Would you please set down, word for word, the lines from the one with "CERTYFIKATY" through the final line of the data below, omitting any pictures?

» Records drawn from a dataset
◆ ◆ ◆ ◆ ◆

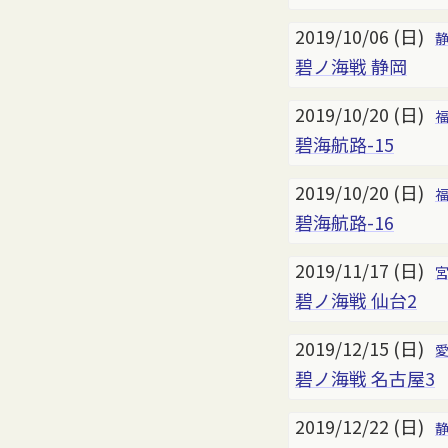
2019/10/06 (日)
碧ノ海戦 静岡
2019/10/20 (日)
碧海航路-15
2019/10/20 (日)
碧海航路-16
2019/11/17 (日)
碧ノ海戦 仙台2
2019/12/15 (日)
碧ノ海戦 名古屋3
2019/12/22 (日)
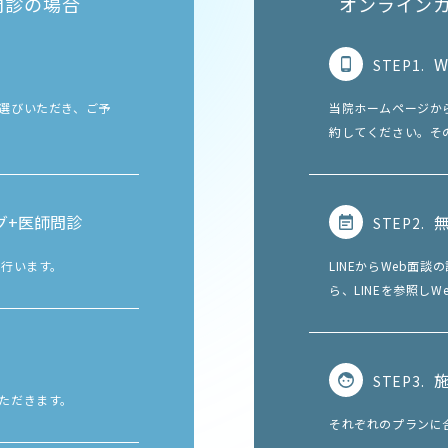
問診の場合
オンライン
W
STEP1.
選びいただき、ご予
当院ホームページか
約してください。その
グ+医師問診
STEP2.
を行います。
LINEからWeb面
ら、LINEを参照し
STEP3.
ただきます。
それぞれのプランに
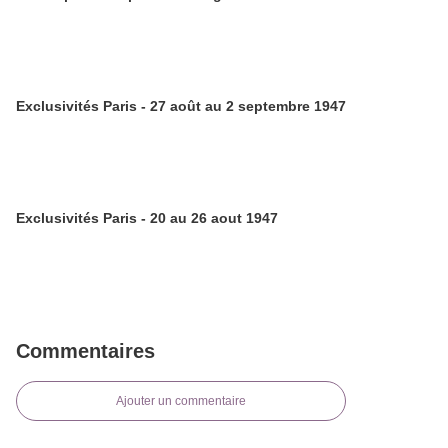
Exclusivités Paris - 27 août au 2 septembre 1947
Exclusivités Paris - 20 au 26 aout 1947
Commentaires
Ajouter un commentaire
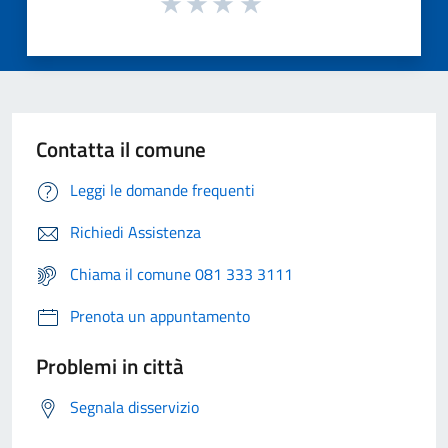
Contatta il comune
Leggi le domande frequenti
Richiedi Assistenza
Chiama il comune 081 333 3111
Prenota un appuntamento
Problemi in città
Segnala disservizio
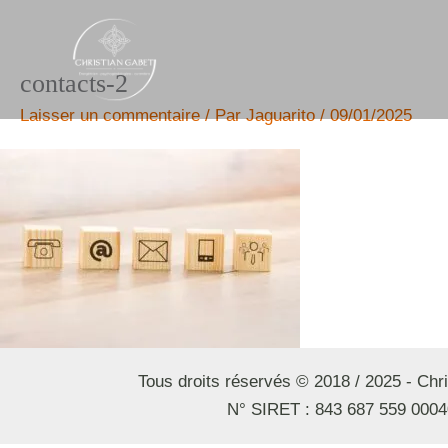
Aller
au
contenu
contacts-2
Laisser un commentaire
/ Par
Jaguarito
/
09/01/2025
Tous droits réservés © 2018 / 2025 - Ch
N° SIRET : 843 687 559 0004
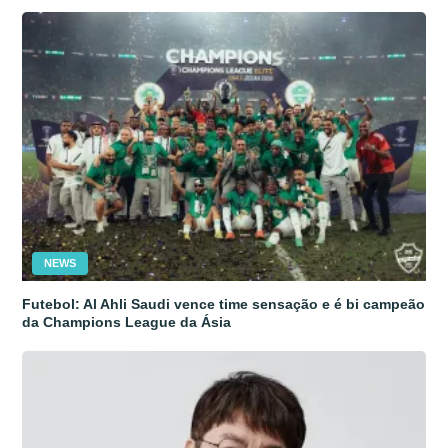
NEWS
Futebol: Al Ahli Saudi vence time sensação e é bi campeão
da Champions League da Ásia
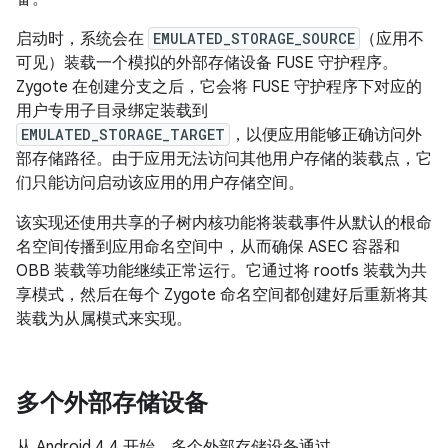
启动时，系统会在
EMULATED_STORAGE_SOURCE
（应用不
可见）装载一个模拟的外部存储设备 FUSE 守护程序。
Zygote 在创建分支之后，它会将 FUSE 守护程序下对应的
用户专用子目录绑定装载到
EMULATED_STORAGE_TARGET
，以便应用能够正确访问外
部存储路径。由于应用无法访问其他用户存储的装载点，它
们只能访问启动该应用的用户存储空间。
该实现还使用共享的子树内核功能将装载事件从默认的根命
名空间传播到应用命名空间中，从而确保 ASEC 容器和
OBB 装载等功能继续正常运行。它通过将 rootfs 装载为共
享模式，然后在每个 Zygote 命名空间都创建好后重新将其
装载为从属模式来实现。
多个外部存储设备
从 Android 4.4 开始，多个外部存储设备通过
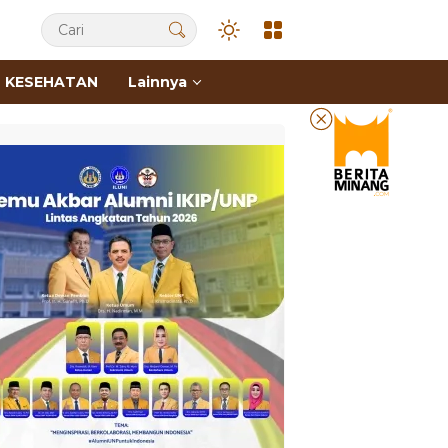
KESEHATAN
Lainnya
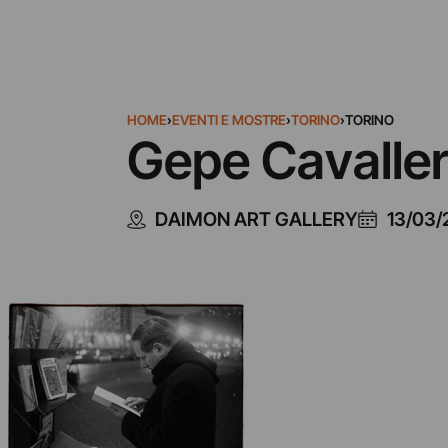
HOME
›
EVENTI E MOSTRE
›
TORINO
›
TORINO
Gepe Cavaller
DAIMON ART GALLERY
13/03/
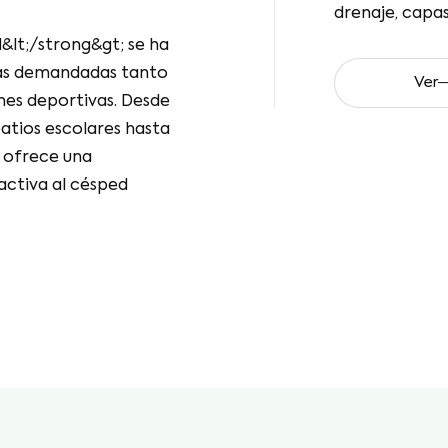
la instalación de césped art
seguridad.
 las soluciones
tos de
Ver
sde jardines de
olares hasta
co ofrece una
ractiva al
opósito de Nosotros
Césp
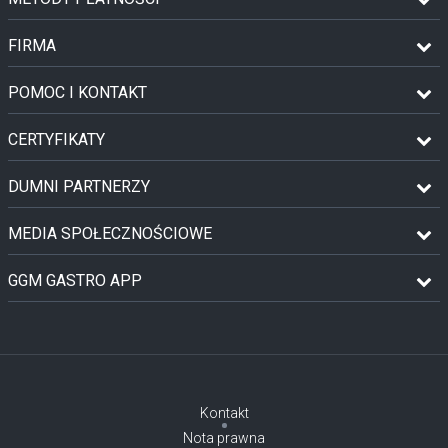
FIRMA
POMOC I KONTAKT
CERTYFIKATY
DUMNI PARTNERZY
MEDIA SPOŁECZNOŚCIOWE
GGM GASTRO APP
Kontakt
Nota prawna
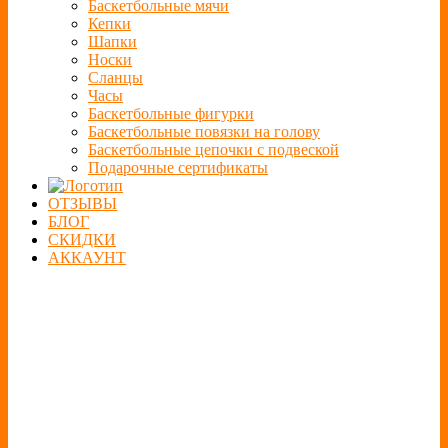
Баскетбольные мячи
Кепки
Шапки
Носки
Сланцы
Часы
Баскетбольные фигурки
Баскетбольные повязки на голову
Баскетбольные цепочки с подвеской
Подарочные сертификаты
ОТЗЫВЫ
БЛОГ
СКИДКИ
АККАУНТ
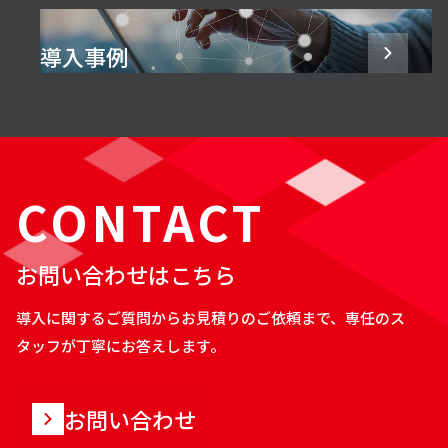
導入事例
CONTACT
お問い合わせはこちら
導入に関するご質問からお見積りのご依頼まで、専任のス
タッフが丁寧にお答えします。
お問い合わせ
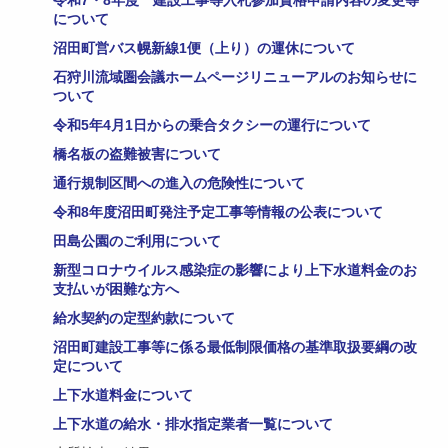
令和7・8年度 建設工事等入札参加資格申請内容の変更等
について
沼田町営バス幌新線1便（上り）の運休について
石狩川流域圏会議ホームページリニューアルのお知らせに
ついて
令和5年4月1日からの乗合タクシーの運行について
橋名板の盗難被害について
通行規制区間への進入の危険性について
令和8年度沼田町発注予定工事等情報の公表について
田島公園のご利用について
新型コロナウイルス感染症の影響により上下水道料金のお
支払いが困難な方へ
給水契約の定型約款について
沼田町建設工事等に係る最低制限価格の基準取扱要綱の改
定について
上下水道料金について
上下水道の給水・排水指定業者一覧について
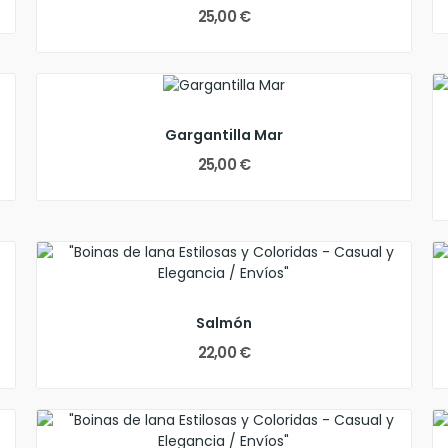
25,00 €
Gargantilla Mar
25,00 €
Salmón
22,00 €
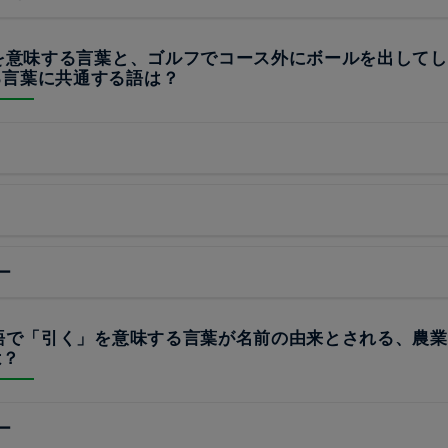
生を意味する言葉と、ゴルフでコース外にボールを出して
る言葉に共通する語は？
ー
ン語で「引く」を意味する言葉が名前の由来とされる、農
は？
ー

◆ ◆ ◆ ◆ ◆

» Answer space
CERTYFIKATY
DUMNI PARTNERZY
MEDIA SPOŁECZNOŚCIOWE
GGM GASTRO APP
Kontakt
Nota prawna
Баскетбольные мячи
Кепки
Шапки
Носки
Сланцы
Часы
Баскетбольные фигурки
Баскетбольные повязки на голову
Баскетбольные цепочки с подвеской
Подарочные сертификаты
ОТЗЫВЫ
БЛОГ
СКИДКИ
АККАУНТ
導入事例
CONTACT
お問い合わせはこちら
導入に関するご質問からお見積りのご依頼まで、専任のス
タッフが丁寧にお答えします。
お問い合わせ
令和7・8年度 建設工事等入札参加資格申請内容の変更等
について
沼田町営バス幌新線1便（上り）の運休について
石狩川流域圏会議ホームページリニューアルのお知らせに
ついて
令和5年4月1日からの乗合タクシーの運行について
橋名板の盗難被害について
通行規制区間への進入の危険性について
令和8年度沼田町発注予定工事等情報の公表について
田島公園のご利用について
新型コロナウイルス感染症の影響により上下水道料金のお
支払いが困難な方へ
給水契約の定型約款について
沼田町建設工事等に係る最低制限価格の基準取扱要綱の改
定について
上下水道料金について
上下水道の給水・排水指定業者一覧について
25,00 €
Gargantilla Mar
25,00 €
Salmón
22,00 €
生を意味する言葉と、ゴルフでコース外にボールを出して
る言葉に共通する語は？
ー
ン語で「引く」を意味する言葉が名前の由来とされる、農
は？
ー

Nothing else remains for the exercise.